The solution to your question is very simple.  You can easily do this interactively or as a script. These steps are all found in the introductory JMP documentation, which I suggest you take the time to read.  It will give you a good overview on the different components available.

     Help==>Books==>Using JMP

Interactive:

1. Open the Excel file from JMP

     File==>Open

2. The CustomerID opens as a Numeric/Continuous column.  It needs to be an Ordinal value.

3. The InvoiceDate column is formatted to have the Time Part also displayed.  You want to deal with InvoiceDate as separate days, not times within days, so change open the Column Info for that column and change the format to "d/m/y"
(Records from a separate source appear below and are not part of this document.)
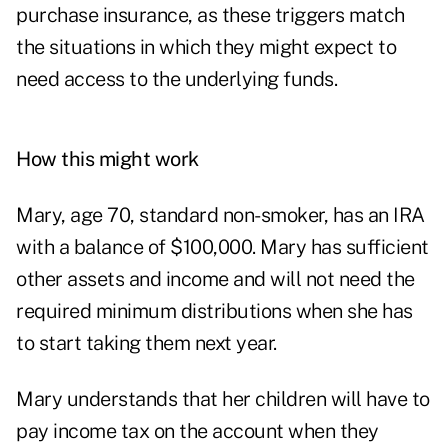
purchase insurance, as these triggers match
the situations in which they might expect to
need access to the underlying funds.
How this might work
Mary, age 70, standard non-smoker, has an IRA
with a balance of $100,000. Mary has sufficient
other assets and income and will not need the
required minimum distributions when she has
to start taking them next year.
Mary understands that her children will have to
pay income tax on the account when they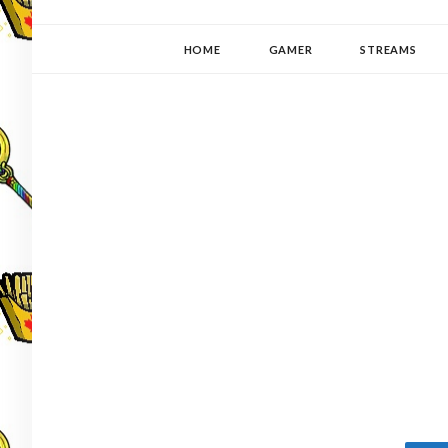
YUKI-PEDIA
GAMER | WRITER | STITCHER | JAPANOPHILE | C
HOME
GAMER
STREAMS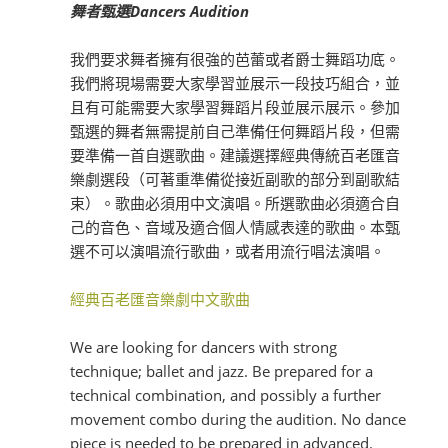
舞者甄選Dancers Audition
我們
要求舞者擁有很強的芭蕾或者爵士舞蹈功底。
我們
將現場需要大家學習並展示一段技巧組合，並
且有可能需要大家學習舞蹈片段並展示展示。參加
甄選的舞者無需提前自己準備任何舞蹈片段，但需
要準備一首自選歌曲。
建議選擇經典傳統百老匯音
樂劇選段（可著重準備從接近副歌的部分到副歌結
束）。歌曲必須用中文演唱。所選歌曲必須適合自
己的音色、音域及適合個人情感表達的歌曲。
本甄
選不可以演唱流行歌曲，或者用流行唱法演唱。
經典百老匯音樂劇中文歌曲
We are looking for dancers with strong
technique; ballet and jazz. Be prepared for a
technical combination, and possibly a further
movement combo during the audition. No dance
piece is needed to be prepared in advanced.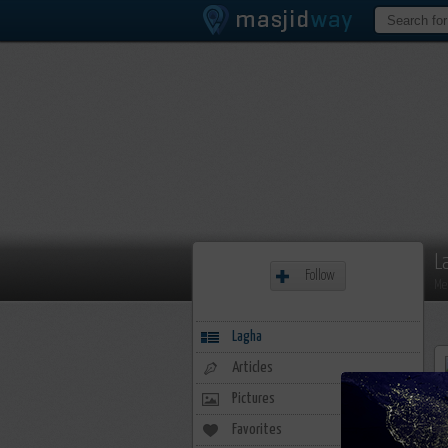
L
Follow
Me
Lagha
Articles
Pictures
Favorites
1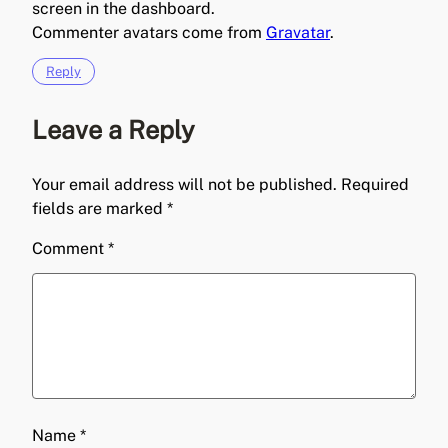
screen in the dashboard.
Commenter avatars come from
Gravatar
.
Reply
Leave a Reply
Your email address will not be published.
Required
fields are marked
*
Comment
*
Name
*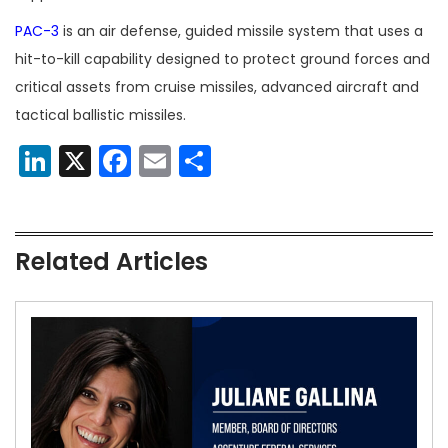
PAC-3
is an air defense, guided missile system that uses a
hit-to-kill capability designed to protect ground forces and
critical assets from cruise missiles, advanced aircraft and
tactical ballistic missiles.
LinkedIn
X
Facebook
Email
Share
Related Articles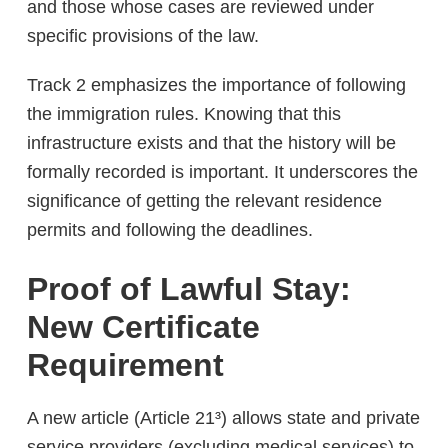
and those whose cases are reviewed under
specific provisions of the law.
Track 2 emphasizes the importance of following
the immigration rules. Knowing that this
infrastructure exists and that the history will be
formally recorded is important. It underscores the
significance of getting the relevant residence
permits and following the deadlines.
Proof of Lawful Stay:
New Certificate
Requirement
A new article (Article 21³) allows state and private
service providers (excluding medical services) to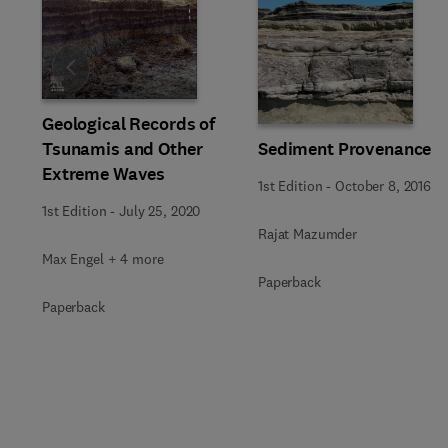
Slide
Geological Records of
Tsunamis and Other
Sediment Provenance
Extreme Waves
1st Edition
-
October 8, 2016
1st Edition
-
July 25, 2020
Rajat Mazumder
Max Engel + 4 more
Paperback
Paperback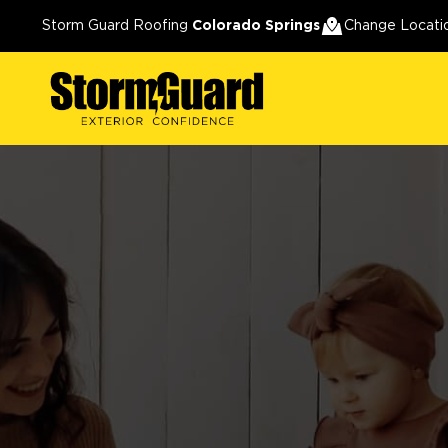
Storm Guard Roofing
Colorado Springs
Change Locati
4. To summarize the data to one row per CustomerID/InvoiceDate, run

     Tables==>Summary

Put both CustomerID and InvoiceDate into the Group selection and Click OK

5. Now to Summarize down to one row per CustomerID, run the Summary Platform again, against the newly created table

     Tables==>Summary

Placing the CustomerID column into the Group selection, and Clicking on OK

 

The resulting table will have your requested values

 

The script below, was basically generated by running the above steps interactively and then just saving the scripts for each step into a script window.  I wrote only a minor part of the code below.  JMP generated it.

names default to here(1);

// Open the Excel file
dt=Open(
	// Change the below to the path to the Excel File
	"<Path to Folder>\Online Retail.xlsx");

// The CustomerID should not be treated as a continuous,
// analytical column of data, so
// Change CustomerID to an Ordinal Modeling Type
dt:CustomerID<<modeling type("Ordinal");

// The InvoiceDate column is formatted to reflect time of day,
// and only the Date portion is wanted for this problem, so
// Change the display format to a Date format
dt:InvoiceDate<<format("d/m/y");

// Summarize the data to create a table that has only a single
// row in the new table for each CustomerID/InvoiceDate
dtSum1 = dt << Summary(
	Group( :CustomerID, :InvoiceDate ),
	Freq( "None" ),
	Weight( "None" ),
	Link to original data table( 0 )
);

// Display the results using 
//     Analyze==>Tabulate
// which will allow for the Calculation of the
// counts of the number of different InvoiceDates
dtSum1 << Tabulate(
	Show Control Panel( 0 ),
	Include missing for grouping columns( 1 ),
	Add Table(
		Column Table( Analysis Columns( :InvoiceDate ), Statistics( N ) ),
		Row Table( Grouping Columns( :CustomerID ) )
	)
);

// Or

// Run the Summary Platform again, but this time run it on
// the current Summarized data table to count the number of
// rows for each CustomerID
dtSum2 = dtSum1 << Summary(
	Group( :CustomerID ),
	Freq( "None" ),
	Weight( "None" ),
	Link to original data table( 0 )
);

// Now Clean up the N Rows name to # of Invoiced Days
dtSum2:N Rows << set name("# of Invoiced Days");

 

Jim
dale_lehman

Community Trekker

Joined:

Jan 29, 2015

An alternative way to do this.  First, as Jim says, change the Customer ID (either to Nominal or to Ordinal).  Create a new date column by changing the current InvoiceDate to a Character Nominal variable.  Create a new column for date by using the Left (Invoice Date,10) - this strips away the time.  Then use Tabulate, with Customer ID followed by the new date column (both as rows).  At the red arrow, Make into Data Table.

 

Then, create a new column with the formula Column Number (date, by Customer ID).  This gives the number of distinct days each customer placed orders.